As secretary of the federal Department of the Treasury for five years and then governor of the Reserve Bank for seven years, Fraser sat at the pinnacle of economic policy decision-making. After his retirement from the public service, Fraser joined the board of two large industry superannuation funds. If there's a doyen of economic policy in Australia, it's probably Bernie Fraser. (If there were two such doyens it would be Fraser and Ross Garnaut.) If there's was an "Economics Establishment" in Australia, Fraser would be its president.
It would not be unreasonable therefore to assume Fraser's opinions are not unrepresentative of many, if not the majority of, public servants advising the government on economic policy think. It would also not be unreasonable to assume Fraser's opinions are not dissimilar to those of many academic and business economists.
Cranston introduced Fraser's remarks with the following: "He [Fraser] says previous governments have certainly had their chance to reform in the past few decades but have blown it."
And then Fraser himself says the following: "Howard and Costello had a golden opportunity to use the revenues to invest in productive infrastructure ― some of it went to the Future Fund ― but really they spent it on tax cuts. They pissed it up the wall even when the economy was building up steam."
If you're someone who thinks, as Fraser does, that the government allowing taxpayers to keep more of their own money is "pissing it up the wall" then of course you're going to be overwrought at the slightest mention of Thatcher or Reagan.

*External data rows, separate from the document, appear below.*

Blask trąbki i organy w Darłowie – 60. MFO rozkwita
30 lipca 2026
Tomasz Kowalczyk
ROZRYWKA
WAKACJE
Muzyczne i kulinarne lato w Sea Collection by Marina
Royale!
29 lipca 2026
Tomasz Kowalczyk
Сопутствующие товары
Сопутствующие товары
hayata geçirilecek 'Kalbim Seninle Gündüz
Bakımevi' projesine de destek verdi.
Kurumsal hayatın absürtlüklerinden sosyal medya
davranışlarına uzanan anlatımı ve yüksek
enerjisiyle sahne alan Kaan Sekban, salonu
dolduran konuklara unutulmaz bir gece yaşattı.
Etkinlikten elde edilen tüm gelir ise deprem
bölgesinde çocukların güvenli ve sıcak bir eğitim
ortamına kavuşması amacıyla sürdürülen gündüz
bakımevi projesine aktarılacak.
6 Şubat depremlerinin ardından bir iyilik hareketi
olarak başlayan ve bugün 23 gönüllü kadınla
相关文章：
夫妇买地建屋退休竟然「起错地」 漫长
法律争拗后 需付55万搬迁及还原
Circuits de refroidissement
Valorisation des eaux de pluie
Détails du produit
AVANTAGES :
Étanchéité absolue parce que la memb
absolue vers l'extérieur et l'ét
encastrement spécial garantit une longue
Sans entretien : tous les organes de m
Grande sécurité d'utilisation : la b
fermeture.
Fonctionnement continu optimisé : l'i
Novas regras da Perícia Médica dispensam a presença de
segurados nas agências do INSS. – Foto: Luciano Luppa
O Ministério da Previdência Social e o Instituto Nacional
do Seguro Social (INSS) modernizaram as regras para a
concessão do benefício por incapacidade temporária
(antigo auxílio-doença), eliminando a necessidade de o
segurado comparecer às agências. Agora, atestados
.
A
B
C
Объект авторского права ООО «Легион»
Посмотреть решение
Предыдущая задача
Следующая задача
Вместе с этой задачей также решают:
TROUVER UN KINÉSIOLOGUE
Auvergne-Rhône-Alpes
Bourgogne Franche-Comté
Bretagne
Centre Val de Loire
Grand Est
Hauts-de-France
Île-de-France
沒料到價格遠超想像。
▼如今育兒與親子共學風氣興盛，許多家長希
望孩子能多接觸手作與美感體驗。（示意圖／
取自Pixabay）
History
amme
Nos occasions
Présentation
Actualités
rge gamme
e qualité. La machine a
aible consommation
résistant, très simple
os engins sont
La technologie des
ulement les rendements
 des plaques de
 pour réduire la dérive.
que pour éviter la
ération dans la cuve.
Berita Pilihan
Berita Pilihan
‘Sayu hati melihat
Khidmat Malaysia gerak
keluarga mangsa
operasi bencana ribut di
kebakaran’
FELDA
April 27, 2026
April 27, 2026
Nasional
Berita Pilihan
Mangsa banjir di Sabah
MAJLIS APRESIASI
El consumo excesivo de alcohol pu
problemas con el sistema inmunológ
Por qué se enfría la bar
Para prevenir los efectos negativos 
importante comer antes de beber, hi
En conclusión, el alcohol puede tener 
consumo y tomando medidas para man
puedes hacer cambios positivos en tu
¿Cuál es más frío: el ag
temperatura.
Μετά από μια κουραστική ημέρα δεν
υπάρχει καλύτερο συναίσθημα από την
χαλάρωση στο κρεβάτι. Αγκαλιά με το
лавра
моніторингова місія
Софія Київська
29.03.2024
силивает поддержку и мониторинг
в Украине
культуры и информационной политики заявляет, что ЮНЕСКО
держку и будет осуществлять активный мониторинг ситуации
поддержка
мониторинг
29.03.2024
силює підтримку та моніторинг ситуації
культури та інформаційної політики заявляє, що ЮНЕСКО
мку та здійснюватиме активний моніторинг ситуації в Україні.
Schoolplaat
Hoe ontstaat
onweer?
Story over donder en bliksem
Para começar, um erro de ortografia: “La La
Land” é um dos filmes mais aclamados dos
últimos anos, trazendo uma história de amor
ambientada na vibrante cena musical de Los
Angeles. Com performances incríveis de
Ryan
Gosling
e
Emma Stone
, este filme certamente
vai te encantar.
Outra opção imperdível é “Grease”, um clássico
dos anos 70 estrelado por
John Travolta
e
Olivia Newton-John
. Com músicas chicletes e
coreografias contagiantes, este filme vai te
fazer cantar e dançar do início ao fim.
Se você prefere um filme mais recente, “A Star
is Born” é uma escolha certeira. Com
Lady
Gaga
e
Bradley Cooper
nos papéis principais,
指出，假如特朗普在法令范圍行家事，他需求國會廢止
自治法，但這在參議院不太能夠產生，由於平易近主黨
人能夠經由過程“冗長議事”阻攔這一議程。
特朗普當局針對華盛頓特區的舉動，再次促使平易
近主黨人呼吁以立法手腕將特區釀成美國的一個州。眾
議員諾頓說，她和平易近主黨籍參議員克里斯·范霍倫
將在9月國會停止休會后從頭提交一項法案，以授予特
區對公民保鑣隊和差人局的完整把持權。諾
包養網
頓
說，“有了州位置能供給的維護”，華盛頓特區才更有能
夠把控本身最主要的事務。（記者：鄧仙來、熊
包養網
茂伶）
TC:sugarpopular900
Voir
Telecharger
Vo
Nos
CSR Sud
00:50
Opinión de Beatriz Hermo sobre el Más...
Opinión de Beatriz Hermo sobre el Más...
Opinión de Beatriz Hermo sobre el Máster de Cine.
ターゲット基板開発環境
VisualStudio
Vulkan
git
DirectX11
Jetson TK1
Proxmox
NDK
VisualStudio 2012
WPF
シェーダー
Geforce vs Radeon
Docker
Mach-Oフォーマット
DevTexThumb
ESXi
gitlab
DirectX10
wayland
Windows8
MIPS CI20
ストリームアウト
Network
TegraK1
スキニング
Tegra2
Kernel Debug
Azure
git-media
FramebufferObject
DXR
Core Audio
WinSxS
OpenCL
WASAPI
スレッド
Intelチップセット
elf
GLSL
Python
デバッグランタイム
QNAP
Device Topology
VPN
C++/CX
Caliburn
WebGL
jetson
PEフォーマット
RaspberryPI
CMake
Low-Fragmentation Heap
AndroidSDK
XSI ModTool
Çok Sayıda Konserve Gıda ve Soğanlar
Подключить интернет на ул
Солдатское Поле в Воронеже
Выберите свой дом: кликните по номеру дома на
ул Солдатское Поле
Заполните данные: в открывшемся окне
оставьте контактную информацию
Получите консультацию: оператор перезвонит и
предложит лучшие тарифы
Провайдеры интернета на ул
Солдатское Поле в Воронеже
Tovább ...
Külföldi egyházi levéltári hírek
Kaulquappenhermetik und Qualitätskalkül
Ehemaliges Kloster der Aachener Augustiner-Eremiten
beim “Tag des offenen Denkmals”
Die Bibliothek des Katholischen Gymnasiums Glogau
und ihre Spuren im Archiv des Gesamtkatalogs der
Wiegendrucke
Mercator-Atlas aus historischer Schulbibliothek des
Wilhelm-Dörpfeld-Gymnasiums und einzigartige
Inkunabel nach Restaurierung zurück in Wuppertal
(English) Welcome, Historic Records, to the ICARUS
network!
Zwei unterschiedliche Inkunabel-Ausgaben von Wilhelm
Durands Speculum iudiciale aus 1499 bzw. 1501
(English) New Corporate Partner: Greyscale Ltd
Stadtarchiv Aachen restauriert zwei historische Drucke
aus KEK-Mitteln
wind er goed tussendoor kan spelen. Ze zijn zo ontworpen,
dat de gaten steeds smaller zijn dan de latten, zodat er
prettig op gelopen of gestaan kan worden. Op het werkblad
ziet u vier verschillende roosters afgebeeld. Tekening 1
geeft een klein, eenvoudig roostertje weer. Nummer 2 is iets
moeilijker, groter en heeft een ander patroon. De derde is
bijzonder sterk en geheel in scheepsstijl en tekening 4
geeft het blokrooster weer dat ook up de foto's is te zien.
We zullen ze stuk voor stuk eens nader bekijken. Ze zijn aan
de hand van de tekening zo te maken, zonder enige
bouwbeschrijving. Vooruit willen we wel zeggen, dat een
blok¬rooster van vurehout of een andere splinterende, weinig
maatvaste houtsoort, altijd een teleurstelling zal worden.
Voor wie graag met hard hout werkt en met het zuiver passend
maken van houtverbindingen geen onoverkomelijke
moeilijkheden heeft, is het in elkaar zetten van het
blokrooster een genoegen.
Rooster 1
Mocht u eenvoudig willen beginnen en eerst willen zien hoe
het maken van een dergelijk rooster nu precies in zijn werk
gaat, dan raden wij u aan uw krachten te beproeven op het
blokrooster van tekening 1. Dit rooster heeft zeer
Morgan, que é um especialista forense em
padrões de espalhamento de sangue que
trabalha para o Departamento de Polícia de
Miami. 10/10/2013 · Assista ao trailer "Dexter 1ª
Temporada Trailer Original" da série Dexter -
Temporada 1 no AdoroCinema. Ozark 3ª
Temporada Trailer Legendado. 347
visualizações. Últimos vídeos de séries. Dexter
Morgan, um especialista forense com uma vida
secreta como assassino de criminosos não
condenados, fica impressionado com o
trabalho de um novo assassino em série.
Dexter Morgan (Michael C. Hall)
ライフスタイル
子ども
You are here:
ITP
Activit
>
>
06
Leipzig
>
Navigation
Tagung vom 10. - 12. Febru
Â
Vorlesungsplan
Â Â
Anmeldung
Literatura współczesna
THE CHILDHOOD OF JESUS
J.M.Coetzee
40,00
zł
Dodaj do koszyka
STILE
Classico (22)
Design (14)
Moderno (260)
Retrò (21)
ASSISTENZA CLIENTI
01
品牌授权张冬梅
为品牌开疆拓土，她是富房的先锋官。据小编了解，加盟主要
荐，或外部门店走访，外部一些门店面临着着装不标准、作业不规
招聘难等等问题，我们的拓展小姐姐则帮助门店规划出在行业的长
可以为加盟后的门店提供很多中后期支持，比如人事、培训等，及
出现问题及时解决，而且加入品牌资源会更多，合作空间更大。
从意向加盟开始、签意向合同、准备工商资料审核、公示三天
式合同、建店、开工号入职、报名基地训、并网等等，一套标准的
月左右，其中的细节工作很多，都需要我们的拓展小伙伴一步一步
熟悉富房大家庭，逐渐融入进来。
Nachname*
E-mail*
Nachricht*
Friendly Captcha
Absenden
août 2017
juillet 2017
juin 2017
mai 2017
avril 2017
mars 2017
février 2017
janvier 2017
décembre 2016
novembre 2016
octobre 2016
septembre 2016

In Reagan's first budget his 1981 Economic Recovery Tax Act cut the top marginal rate of federal personal income tax from 70 per cent to 50 per cent and the lowest rate from 14 per cent to 11 per cent.
The biggest problem with Fraser's way of thinking about the economy and the role of government is his belief that when the government is cutting taxes the government is "spending" money. No, it isn't. Only someone who has spent basically their entire working life working for the government could believe that. But this is how government and how people working for the government now think, and it's an attitude that pervades practically every aspect of economic management and regulation in this country. ASIC officials, for example, are particularly fond of telling taxpayers how fortunate they are to be allowed to manage their own superannuation.
The belief that taxpayers' money is the government's money is an idea that's been around a lot longer than Bernie Fraser. It's exactly such a belief that Thatcher and Reagan rebelled against. And they also had no truck with the implication of Fraser's remark that part of the solution to a country's problems is for the government to spend more money on infrastructure. Maybe sometimes the government should, but more often than not it shouldn't. No one knows for sure how much the NBN has cost already, and is still yet to cost ― it's a figure somewhere between $50 billion and $100 billion. Today only Kevin Rudd would argue it was money well spent, and to this day it's never been established that such "productive infrastructure" could not have been implemented quicker and more cheaply by the private sector.
The point to remember about Thatcher and Reagan is not only the one Frydenberg made: that their policies were successful. What's often forgotten about what they did is that cutting taxes was just as unpopular with the Economics Establishment in the UK and the US in the 1980s as it is with the Economics Establishment in Australia in 2020.